Your answer should be one number, the count of lines in the records that carry the string "goals".

Items from a dataset
# # # # # # #

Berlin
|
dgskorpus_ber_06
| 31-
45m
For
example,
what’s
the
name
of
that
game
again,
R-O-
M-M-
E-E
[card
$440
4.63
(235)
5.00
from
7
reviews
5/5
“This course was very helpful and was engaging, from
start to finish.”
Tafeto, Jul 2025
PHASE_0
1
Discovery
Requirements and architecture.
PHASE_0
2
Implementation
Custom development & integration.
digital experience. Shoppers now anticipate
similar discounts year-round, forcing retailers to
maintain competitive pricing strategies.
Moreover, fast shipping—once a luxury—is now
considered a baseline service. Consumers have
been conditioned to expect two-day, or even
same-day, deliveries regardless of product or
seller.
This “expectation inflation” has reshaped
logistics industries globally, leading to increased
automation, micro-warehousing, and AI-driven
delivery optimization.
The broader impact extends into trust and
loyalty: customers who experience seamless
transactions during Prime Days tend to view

# # # # # # #

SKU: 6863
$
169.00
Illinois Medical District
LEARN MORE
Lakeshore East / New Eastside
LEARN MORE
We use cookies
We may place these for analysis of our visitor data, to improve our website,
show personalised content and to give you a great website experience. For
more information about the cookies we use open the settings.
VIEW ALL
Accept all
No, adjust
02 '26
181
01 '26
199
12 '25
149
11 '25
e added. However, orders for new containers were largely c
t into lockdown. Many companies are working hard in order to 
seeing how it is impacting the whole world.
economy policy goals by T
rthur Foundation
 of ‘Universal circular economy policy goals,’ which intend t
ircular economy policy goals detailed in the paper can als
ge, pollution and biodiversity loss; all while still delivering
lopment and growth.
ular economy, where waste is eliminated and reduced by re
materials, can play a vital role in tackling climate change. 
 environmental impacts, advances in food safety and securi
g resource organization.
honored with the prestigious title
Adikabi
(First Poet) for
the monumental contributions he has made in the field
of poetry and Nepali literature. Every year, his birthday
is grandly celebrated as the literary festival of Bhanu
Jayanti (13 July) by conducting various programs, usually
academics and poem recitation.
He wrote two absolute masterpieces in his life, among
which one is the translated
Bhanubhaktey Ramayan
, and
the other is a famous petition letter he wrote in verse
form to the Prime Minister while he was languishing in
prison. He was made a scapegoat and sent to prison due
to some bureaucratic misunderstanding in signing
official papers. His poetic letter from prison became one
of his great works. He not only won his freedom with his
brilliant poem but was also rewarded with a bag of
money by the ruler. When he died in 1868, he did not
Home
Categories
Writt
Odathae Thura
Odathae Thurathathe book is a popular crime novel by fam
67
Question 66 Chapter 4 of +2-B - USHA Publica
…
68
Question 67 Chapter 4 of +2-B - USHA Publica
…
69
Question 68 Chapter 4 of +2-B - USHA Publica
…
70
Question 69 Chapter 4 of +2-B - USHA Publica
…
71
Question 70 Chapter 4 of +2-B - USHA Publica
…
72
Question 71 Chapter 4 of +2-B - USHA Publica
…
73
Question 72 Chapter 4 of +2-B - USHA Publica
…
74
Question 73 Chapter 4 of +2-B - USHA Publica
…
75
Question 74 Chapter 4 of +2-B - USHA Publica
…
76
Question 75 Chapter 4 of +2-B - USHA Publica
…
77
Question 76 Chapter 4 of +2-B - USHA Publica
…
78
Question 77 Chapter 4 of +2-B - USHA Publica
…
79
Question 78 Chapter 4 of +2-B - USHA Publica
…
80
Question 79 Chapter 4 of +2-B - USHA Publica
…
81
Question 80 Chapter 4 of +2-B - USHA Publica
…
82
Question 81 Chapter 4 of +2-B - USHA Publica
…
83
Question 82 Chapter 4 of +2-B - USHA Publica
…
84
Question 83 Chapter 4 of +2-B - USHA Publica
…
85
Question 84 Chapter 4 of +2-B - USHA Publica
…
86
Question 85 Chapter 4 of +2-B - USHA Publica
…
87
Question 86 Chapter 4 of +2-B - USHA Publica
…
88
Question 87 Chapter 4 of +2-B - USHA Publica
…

# # # # # # #

→ **FINISHED TASK**: 3